■ **Task to carry out**
Return each record verbatim, images excluded.

■ **The data**
****

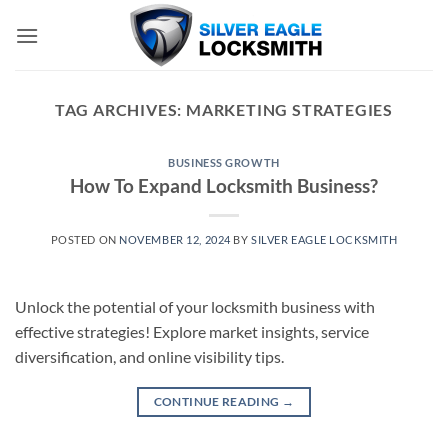
Skip
to
content
TAG ARCHIVES:
MARKETING STRATEGIES
BUSINESS GROWTH
How To Expand Locksmith Business?
POSTED ON
NOVEMBER 12, 2024
BY
SILVER EAGLE LOCKSMITH
Unlock the potential of your locksmith business with
effective strategies! Explore market insights, service
diversification, and online visibility tips.
CONTINUE READING
→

****

■ **Output below**
Skip
to
content
TAG ARCHIVES:
MARKETING STRATEGIES
BUSINESS GROWTH
How To Expand Locksmith Business?
POSTED ON
NOVEMBER 12, 2024
BY
SILVER EAGLE LOCKSMITH
Unlock the potential of your locksmith business with
effective strategies! Explore market insights, service
diversification, and online visibility tips.
CONTINUE READING
→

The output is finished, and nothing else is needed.